---
jupyter:
  jupytext:
    notebook_metadata_filter: myst
    text_representation:
      extension: .md
      format_name: markdown
      format_version: '1.3'
      jupytext_version: 1.14.5
  kernelspec:
    display_name: Python 3 (ipykernel)
    language: python
    name: python3
---

# Schedule ETLs with Jupysql and GitHub actions


![etl-header](../static/etl-header.png)

<!-- #region -->
In this blog you'll achieve:
1. Have basic understanding of ETLs and JupySQL
2. Use the public Penguins dataset and perform ETL.
3. Schedule the ETL we've built on GitHub actions.


## Introduction
In this brief yet informative guide, we aim to provide you with a comprehensive 
understanding of the fundamental concepts of ETL (Extract, Transform, Load) and JupySQL, 
a flexible and versatile tool that allows for seamless SQL based ETL from Jupyter. 

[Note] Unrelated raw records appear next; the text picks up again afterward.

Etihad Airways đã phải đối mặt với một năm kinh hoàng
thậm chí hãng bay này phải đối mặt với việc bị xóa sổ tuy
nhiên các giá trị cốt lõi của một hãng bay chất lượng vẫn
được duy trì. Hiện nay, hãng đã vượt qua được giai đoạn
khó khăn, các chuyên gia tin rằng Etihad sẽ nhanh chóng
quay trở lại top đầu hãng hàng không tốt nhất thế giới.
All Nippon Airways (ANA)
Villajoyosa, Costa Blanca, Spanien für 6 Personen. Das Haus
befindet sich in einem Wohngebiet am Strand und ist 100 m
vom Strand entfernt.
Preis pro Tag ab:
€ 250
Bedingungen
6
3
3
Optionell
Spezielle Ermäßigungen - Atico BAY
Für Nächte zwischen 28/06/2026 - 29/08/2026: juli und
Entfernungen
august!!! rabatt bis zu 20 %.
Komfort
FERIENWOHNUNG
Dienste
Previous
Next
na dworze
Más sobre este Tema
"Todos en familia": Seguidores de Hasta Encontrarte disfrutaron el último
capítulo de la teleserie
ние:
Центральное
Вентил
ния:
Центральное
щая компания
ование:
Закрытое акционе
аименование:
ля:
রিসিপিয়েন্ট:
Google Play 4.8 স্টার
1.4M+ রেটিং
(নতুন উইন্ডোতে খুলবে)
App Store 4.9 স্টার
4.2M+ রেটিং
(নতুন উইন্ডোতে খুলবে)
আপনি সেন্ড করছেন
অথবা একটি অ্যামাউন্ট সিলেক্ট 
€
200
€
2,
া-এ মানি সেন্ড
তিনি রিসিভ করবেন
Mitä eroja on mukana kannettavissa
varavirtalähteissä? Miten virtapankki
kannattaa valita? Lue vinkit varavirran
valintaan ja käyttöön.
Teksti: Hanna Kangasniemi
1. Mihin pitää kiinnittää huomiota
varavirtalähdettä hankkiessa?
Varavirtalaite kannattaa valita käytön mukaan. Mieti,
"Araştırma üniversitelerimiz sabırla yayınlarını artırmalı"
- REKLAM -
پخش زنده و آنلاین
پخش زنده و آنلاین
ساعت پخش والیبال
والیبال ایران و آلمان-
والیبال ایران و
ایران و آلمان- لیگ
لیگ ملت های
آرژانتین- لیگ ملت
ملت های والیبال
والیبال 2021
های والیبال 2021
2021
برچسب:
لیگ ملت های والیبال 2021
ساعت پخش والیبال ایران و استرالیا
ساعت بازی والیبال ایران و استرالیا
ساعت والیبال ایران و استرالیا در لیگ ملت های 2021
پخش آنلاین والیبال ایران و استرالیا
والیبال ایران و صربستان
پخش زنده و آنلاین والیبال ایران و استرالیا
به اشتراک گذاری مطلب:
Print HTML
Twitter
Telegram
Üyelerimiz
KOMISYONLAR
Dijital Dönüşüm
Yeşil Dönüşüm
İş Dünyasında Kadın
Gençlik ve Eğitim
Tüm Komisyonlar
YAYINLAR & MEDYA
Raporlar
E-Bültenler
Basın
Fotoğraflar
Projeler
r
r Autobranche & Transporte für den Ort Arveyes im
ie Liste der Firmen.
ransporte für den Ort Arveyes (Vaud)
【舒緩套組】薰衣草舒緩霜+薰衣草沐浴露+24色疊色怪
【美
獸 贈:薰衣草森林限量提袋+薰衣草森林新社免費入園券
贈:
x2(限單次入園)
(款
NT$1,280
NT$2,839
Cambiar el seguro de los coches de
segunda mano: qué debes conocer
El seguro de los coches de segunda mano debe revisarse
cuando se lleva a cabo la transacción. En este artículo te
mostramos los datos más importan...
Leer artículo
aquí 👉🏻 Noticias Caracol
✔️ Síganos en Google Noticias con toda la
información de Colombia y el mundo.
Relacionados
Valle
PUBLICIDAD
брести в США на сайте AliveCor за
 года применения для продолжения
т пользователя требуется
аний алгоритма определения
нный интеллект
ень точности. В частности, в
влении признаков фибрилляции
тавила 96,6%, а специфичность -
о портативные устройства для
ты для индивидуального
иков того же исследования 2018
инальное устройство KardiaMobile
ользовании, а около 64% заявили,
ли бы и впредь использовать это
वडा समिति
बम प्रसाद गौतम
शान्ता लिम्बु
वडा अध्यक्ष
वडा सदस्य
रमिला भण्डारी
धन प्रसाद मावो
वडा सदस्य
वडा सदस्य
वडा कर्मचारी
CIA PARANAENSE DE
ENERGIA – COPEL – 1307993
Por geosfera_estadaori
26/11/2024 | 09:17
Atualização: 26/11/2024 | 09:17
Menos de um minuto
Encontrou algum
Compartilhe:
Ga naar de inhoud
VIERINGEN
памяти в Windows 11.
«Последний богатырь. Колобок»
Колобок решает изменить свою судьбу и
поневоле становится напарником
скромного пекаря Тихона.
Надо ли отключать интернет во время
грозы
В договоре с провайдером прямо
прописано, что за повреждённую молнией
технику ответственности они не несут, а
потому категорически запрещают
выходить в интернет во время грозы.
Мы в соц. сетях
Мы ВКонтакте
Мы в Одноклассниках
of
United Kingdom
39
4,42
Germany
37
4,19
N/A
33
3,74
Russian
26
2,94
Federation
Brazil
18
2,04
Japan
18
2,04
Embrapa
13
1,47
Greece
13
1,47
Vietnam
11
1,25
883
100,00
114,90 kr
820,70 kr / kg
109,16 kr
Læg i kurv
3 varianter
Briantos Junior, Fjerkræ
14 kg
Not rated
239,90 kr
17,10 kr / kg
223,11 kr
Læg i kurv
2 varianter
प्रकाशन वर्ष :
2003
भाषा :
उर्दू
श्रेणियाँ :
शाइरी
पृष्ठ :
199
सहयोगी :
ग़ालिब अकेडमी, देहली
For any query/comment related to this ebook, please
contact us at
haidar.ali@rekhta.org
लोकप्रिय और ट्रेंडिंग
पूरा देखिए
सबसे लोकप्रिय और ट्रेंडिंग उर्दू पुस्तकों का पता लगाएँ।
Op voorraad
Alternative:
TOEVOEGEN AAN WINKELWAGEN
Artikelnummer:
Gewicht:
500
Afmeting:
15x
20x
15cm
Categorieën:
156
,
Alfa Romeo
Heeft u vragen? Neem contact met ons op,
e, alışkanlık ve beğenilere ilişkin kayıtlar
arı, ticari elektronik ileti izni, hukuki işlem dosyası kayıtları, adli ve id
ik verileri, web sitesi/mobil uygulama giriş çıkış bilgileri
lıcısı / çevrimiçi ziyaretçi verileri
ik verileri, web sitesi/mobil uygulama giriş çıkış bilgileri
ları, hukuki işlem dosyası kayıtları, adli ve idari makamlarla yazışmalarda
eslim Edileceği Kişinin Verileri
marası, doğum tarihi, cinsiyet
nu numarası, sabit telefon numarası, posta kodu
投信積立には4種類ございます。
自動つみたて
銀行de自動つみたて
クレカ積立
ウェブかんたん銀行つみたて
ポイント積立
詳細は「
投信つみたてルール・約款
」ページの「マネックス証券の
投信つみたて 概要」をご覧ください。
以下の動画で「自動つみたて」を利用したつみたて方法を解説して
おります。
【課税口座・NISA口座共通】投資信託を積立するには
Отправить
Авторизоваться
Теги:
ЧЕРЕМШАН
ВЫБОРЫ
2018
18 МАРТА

Our primary focus will be on demonstrating how to effectively execute ETLs through 
JupySQL, the popular and powerful Python library designed for SQL interaction, 
while also highlighting the benefits of automating the ETL process through 
scheduling a full example ETL notebook via GitHub actions.
<!-- #endregion -->

### But first, what is an ETL?
Now, let's dive into the details. `ETL` (Extract, Transform, Load) crucial process 
in data management that involves the extraction of data from various sources, 
transformation of the extracted data into a usable format, and loading the 
transformed data into a target database or data warehouse. It is an essential 
process for data analysis, data science, data integration, and data migration, among other purposes. 
On the other hand, JupySQL is a widely-used Python library that simplifies the interaction 
with databases through the power of SQL queries. By using JupySQL, data scientists 
and analysts can easily execute SQL queries, manipulate data frames, and interact 
with databases from their Jupyter notebooks. 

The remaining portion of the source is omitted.